Aktuell lohnt es sich, den Akku separat hinzuzubuchen, denn Battery-as-a-Service (BaaS) User zahlen bis Ende 2023 keine Gebühr für den Batteriewechsel sowie keine Stromkosten an den Nio-eigenen Power Swap Stations. Auch nach Ende der Aktion darf man weiterhin 2 Battery Swaps monatlich ohne Servicegebühr durchführen. Womit wir einen Blick auf die Kosten werfen: Man kann den ET5 Touring im Subscription-Modell ab einem Monat Laufzeit „mieten“ oder kaufen. Für Ersteres braucht man einen Zugang weshalb wir hier von den Kaufpreisen ausgehen. Die starten bei wohlfeilen 47.500 Euro brutto ohne Akku. Der 75-kWh Akku kostet 12.000 Euro extra, der große 100er-Akku 21.000 Euro. Oder man nimmt den Akku im Abo, dann werden 169 respektive 289 Euro extra fällig, womit das Ganze dann so wohlfeil leider nicht mehr ist. Vorteil: Sollte es neue und bessere Akkus geben, kann man den ET5 auch in zehn Jahren noch damit „aufrüsten“! Kostet halt. Auch unser Sunglow gelb kostet extra, ebenso wie das Kunstleder, dem wir Microfaserstoff vorziehen würden.

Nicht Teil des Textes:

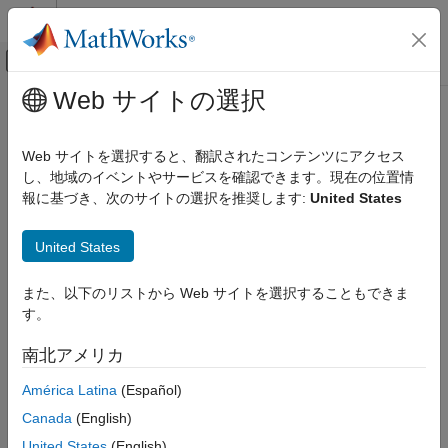
コンテンツへスキップ
MATLAB ヘルプ センター
オフキャンバス ナビゲーション メ
メインコンテンツ
Web サイトの選択
ドキュメンテーションのホーム
Computational Finance
Web サイトを選択すると、翻訳されたコンテンツにアクセス
し、地域のイベントやサービスを確認できます。現在の位置情
報に基づき、次のサイトの選択を推奨します:
United States
How useful was this information?
United States
また、以下のリストから Web サイトを選択することもできま
す。
南北アメリカ
América Latina
(Español)
Canada
(English)
United States
(English)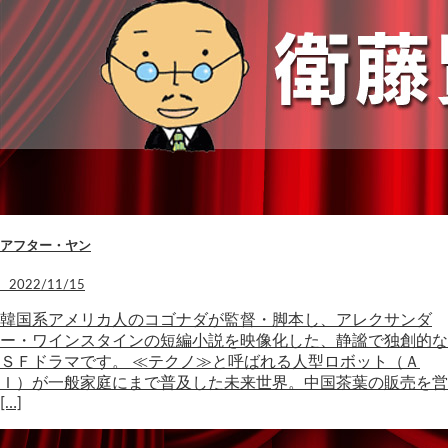
アフター・ヤン
2022/11/15
韓国系アメリカ人のコゴナダが監督・脚本し、アレクサンダ
ー・ワインスタインの短編小説を映像化した、静謐で独創的な
ＳＦドラマです。 ≪テクノ≫と呼ばれる人型ロボット（Ａ
Ｉ）が一般家庭にまで普及した未来世界。中国茶葉の販売を営
[…]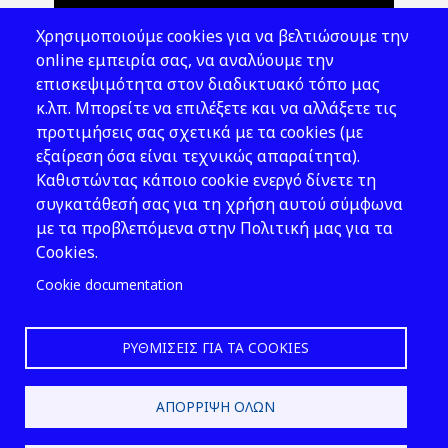
Θέματα ΥΑΕ
Χρησιμοποιούμε cookies για να βελτιώσουμε την
Νομοθεσία
online εμπειρία σας, να αναλύουμε την
επισκεψιμότητα στον διαδικτυακό τόπο μας
Εκδόσεις
κ.λπ. Μπορείτε να επιλέξετε και να αλλάξετε τις
προτιμήσεις σας σχετικά με τα cookies (με
Νέα - Εκδηλώσεις
εξαίρεση όσα είναι τεχνικώς απαραίτητα).
Ακολουθήστε μας
Καθιστώντας κάποιο cookie ενεργό δίνετε τη
συγκατάθεσή σας για τη χρήση αυτού σύμφωνα
με τα προβλεπόμενα στην Πολιτική μας για τα
Cookies.
Cookie documentation
ΡΥΘΜΊΣΕΙΣ ΓΙΑ ΤΑ COOKIES
2026 © ΕΛ.ΙΝ.Υ.Α.Ε.
ΑΠΌΡΡΙΨΗ ΌΛΩΝ
Design & Development by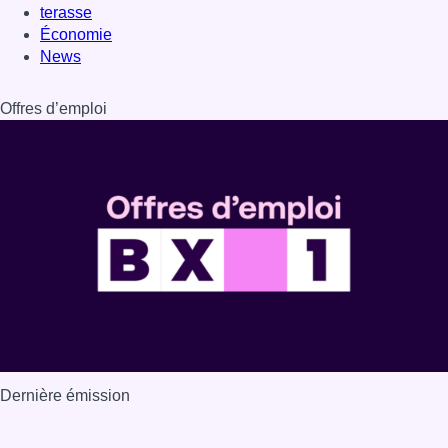
Dernière émission
Voir nos dernières émissions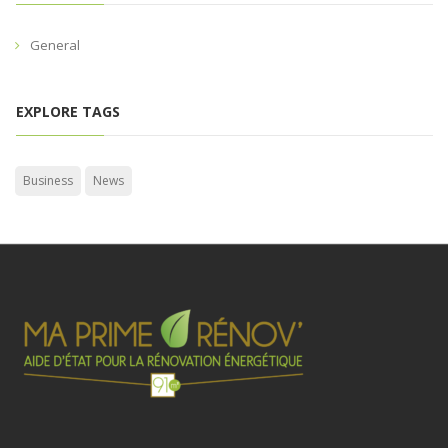
General
EXPLORE TAGS
Business
News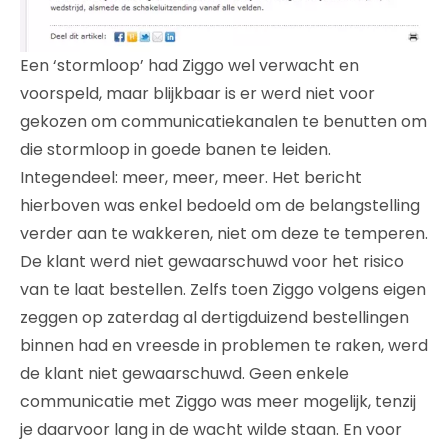
Een ‘stormloop’ had Ziggo wel verwacht en
voorspeld, maar blijkbaar is er werd niet voor
gekozen om communicatiekanalen te benutten om
die stormloop in goede banen te leiden.
Integendeel: meer, meer, meer. Het bericht
hierboven was enkel bedoeld om de belangstelling
verder aan te wakkeren, niet om deze te temperen.
De klant werd niet gewaarschuwd voor het risico
van te laat bestellen. Zelfs toen Ziggo volgens eigen
zeggen op zaterdag al dertigduizend bestellingen
binnen had en vreesde in problemen te raken, werd
de klant niet gewaarschuwd. Geen enkele
communicatie met Ziggo was meer mogelijk, tenzij
je daarvoor lang in de wacht wilde staan. En voor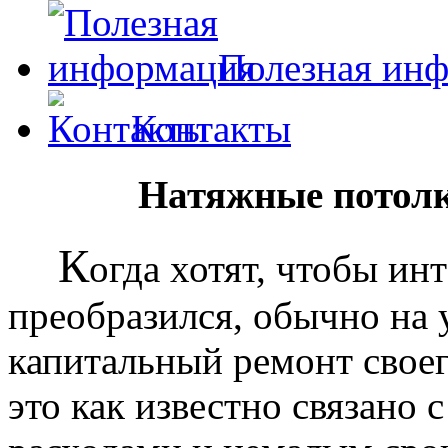
Полезная ин
Контакты
Натяжные потолк
К
огда хотят, чтобы ин
преобразился, обычно на
капитальный ремонт своег
это как известно связано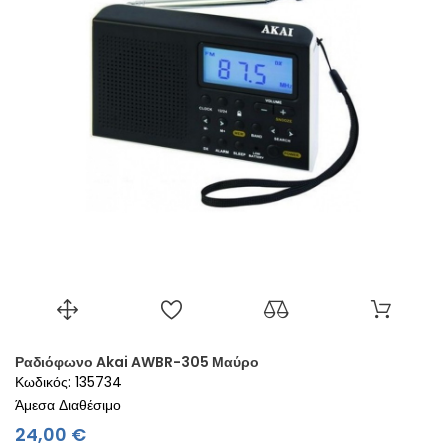
Ραδιόφωνο Akai AWBR-305 Μαύρο
Κωδικός: 135734
Άμεσα Διαθέσιμο
Τιμή
24,00 €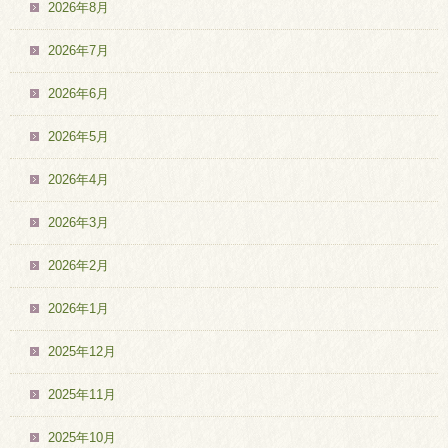
2026年8月
2026年7月
2026年6月
2026年5月
2026年4月
2026年3月
2026年2月
2026年1月
2025年12月
2025年11月
2025年10月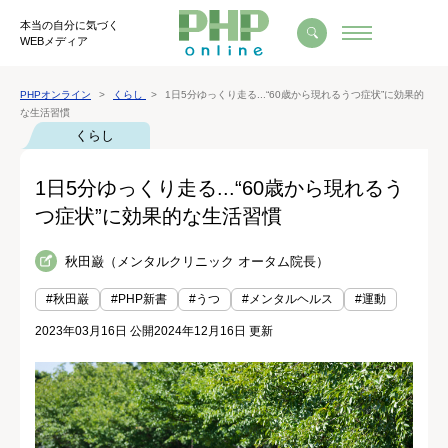
本当の自分に気づく
WEBメディア
PHPオンライン
くらし
1日5分ゆっくり走る...“60歳から現れるうつ症状”に効果的
な生活習慣
くらし
1日5分ゆっくり走る...“60歳から現れるう
つ症状”に効果的な生活習慣
秋田巌（メンタルクリニック オータム院長）
#秋田巌
#PHP新書
#うつ
#メンタルヘルス
#運動
2023年03月16日 公開
2024年12月16日 更新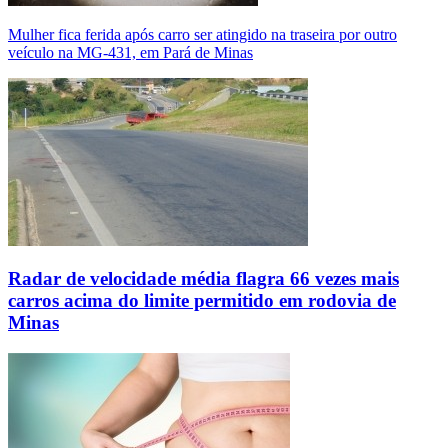
Mulher fica ferida após carro ser atingido na traseira por outro
veículo na MG-431, em Pará de Minas
Radar de velocidade média flagra 66 vezes mais
carros acima do limite permitido em rodovia de
Minas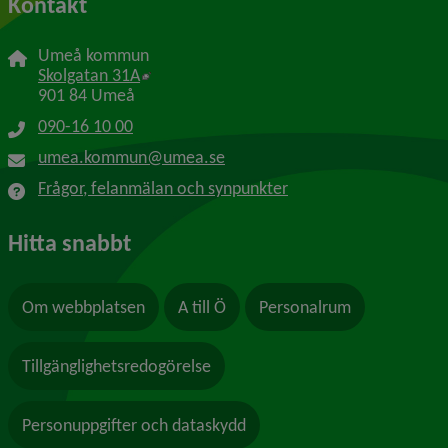
Kontakt
Umeå kommun
Länk till annan webbplats, öppnas i nytt f
Skolgatan 31A
901 84 Umeå
090-16 10 00
umea.kommun@umea.se
Frågor, felanmälan och synpunkter
Hitta snabbt
Om webbplatsen
A till Ö
Personalrum
Tillgänglighetsredogörelse
Personuppgifter och dataskydd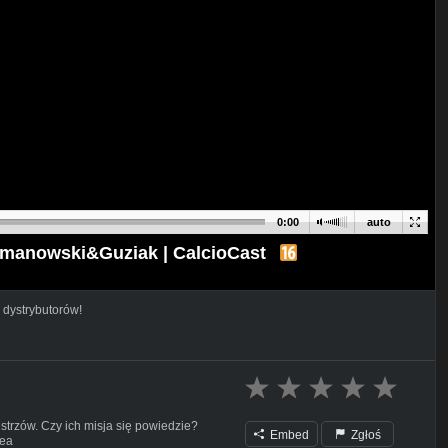
0:00
auto
manowski&Guziak | CalcioCast
 dystrybutorów!
Mistrzów. Czy ich misja się powiedzie?
Embed
Zgłoś
iea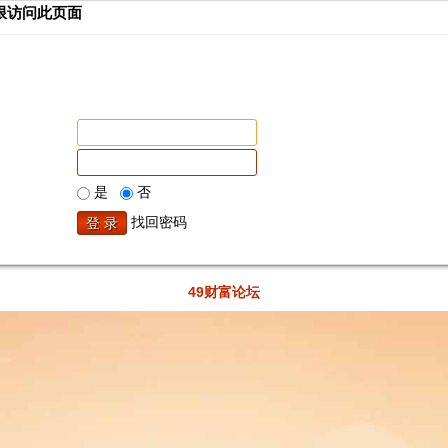
限访问此页面
是
否
找回密码
49财富论坛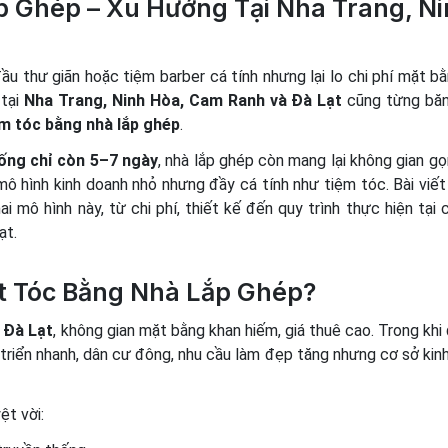
 Ghép – Xu Hướng Tại Nha Trang, N
 thư giãn hoặc tiệm barber cá tính nhưng lại lo chi phí mặt bằ
 tại
Nha Trang, Ninh Hòa, Cam Ranh và Đà Lạt
cũng từng băn
ệm tóc bằng nhà lắp ghép
.
uống chỉ còn 5–7 ngày
, nhà lắp ghép còn mang lại không gian gọ
ô hình kinh doanh nhỏ nhưng đầy cá tính như tiệm tóc. Bài viết
ai mô hình này, từ chi phí, thiết kế đến quy trình thực hiện tại 
ạt.
ắt Tóc Bằng Nhà Lắp Ghép?
y
Đà Lạt
, không gian mặt bằng khan hiếm, giá thuê cao. Trong khi 
 triển nhanh, dân cư đông, nhu cầu làm đẹp tăng nhưng cơ sở kin
ệt vời: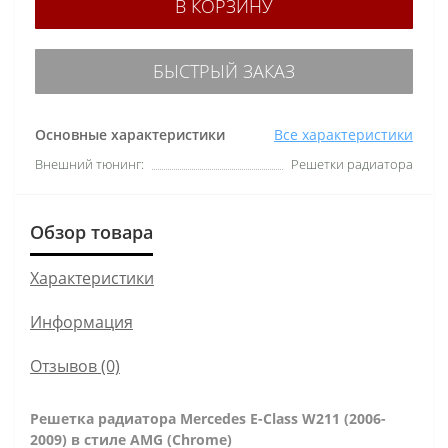
В КОРЗИНУ
БЫСТРЫЙ ЗАКАЗ
Основные характеристики
Все характеристики
Внешний тюнинг:
Решетки радиатора
Обзор товара
Характеристики
Информация
Отзывов (0)
Решетка радиатора Mercedes E-Class W211 (2006-
2009) в стиле AMG (Chrome)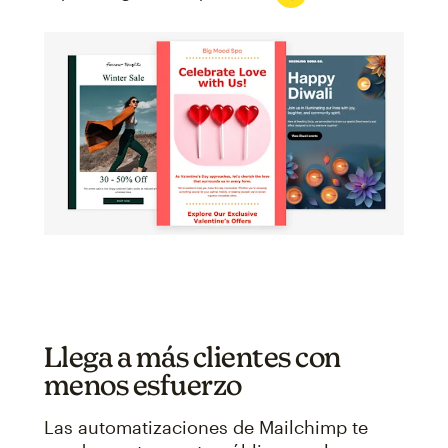
Llega a más clientes con
menos esfuerzo
Las automatizaciones de Mailchimp te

Womit sich der ET5 Tourer am Ende preislich – aber eben auch leistungsseitig eher neben einen halbwegs vergleichbaren BMW i4 M50 als neben den i4 35i oder das neue Tesla Model 3 stellt. Und leider auch preislich klar macht, dass er nicht nur der erste Mittelklassekombi, sondern eben der erste Premium-Mittelklassekombi ist.
Was bedeutet das?
Der ET 5 Tourer punktet mit Power, Praktikabilität und Eleganz. Dürfte für viele aber eine Idee zu teuer sein, um als Newcomer die ganz große Fangemeinde für sich zu begeistern. Seine Schwächen kann man ihm aberziehen: das Fahrwerk kann man straffen, die digitalen Helfer leiser programmieren und im Infotainment-Menü noch etwas aufräumen. Denn die Hardware passt: der ET 5 Tourer macht keinen Hehl aus seiner Berufung, ein eleganter Premiumkombi sein zu wollen, wie ihn Nordeuropäer so lieben…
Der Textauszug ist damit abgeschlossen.